La cárcel del fin del mundo
Necesitábamos vacaciones. Unas de verdad, no por Zoom. Estábamos hartos de la pandemia, de trabajar desde casa… Pero, sobre todo, hartos de hacerlo con una obra en construcción al lado. Roma no se construyó en un día; esa maldita casa tampoco. Ya llevan casi un año quemándonos la cabeza. Con taladros, martillos neumáticos, amoladoras, mazas y cortafierros. Con gritos y vibraciones. Con cuarteto o muerte. Con rajaduras, humedades y escombros. Con gente caminando por los techos, y polvo por doquier.
Queríamos irnos bien lejos. Las ventajas del Previaje nos inclinaron por Ushuaia, en enero. Reservamos hotel y compramos pasajes con meses de antelación.

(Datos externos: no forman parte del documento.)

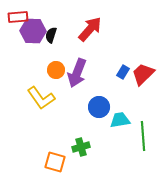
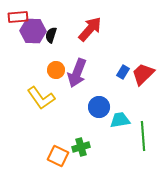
orange square: moved 3 px right, 6 px up; rotated 10 degrees clockwise
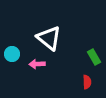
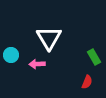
white triangle: rotated 20 degrees clockwise
cyan circle: moved 1 px left, 1 px down
red semicircle: rotated 24 degrees clockwise
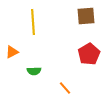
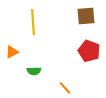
red pentagon: moved 3 px up; rotated 20 degrees counterclockwise
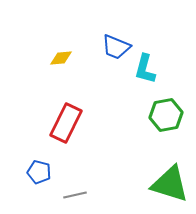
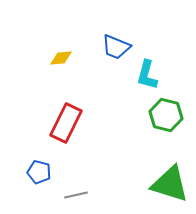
cyan L-shape: moved 2 px right, 6 px down
green hexagon: rotated 24 degrees clockwise
gray line: moved 1 px right
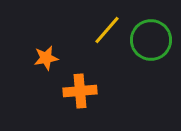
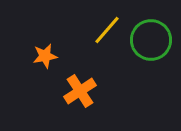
orange star: moved 1 px left, 2 px up
orange cross: rotated 28 degrees counterclockwise
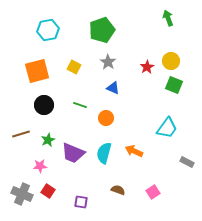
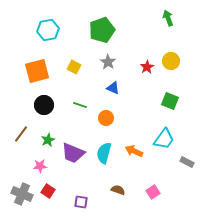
green square: moved 4 px left, 16 px down
cyan trapezoid: moved 3 px left, 11 px down
brown line: rotated 36 degrees counterclockwise
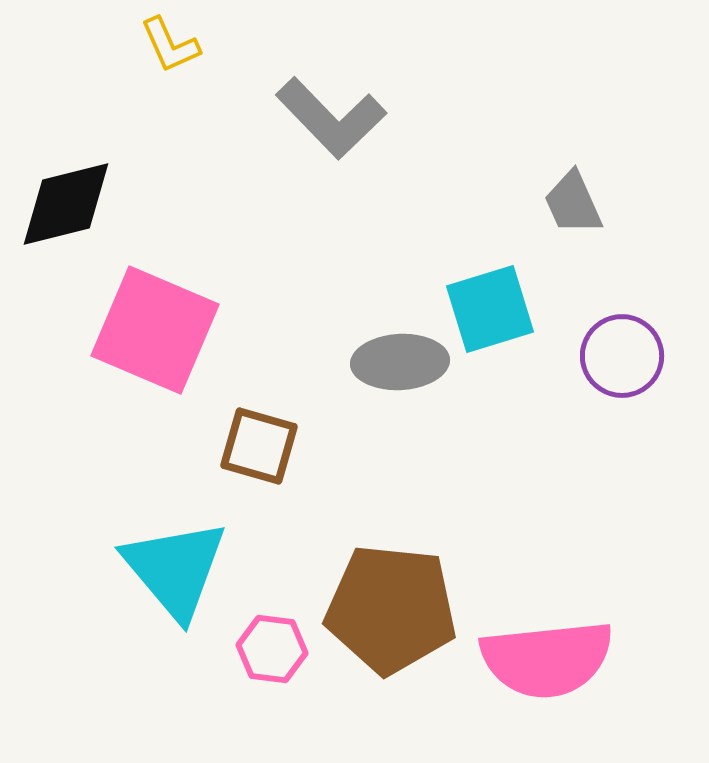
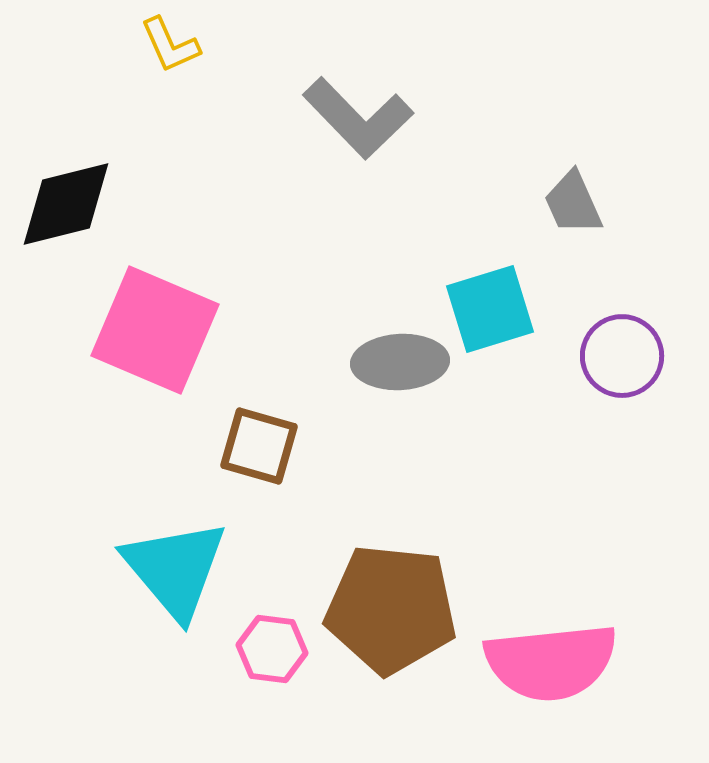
gray L-shape: moved 27 px right
pink semicircle: moved 4 px right, 3 px down
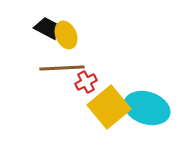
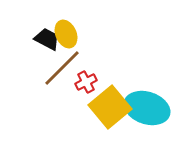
black trapezoid: moved 11 px down
yellow ellipse: moved 1 px up
brown line: rotated 42 degrees counterclockwise
yellow square: moved 1 px right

En diciembre, estallaron el verano y Ómicron. Me tocó guardarme 10 días como contacto estrecho. Poco después, cambiarían esa regla, pero a mí me tocó ir de la cama al living. ¿Sientes el encierro? Sí: comí y dormí en el living. Leí en el living. Me aburrí en el living. Tuvimos que cancelar la cena de Año Nuevo.
Mis dos hisopados fueron negativos, pero alrededor tenía cada vez más amigos enfermos o sitiados por el bicho. Ese pico viral nos hizo dudar: ¿suspendemos el viaje?
Con mi mujer intentamos discutirlo, pero no pudimos escucharnos entre nosotros, porque martillo neumático, amoladora, maza y cortafierro… Así que el plan persistió. Nuestro lema sería “cuidarnos sin paranoiquear”.
Compramos barbijos KN95 e hicimos los bolsos. En el avión, todos iban embozados y con vergüenza de soltar cualquier tosecita inocente. ¿Te ahogaste con uno de los tres miserables maníes que la aerolínea te da para comer? Aguantate, hermano, o la condena social será implacable.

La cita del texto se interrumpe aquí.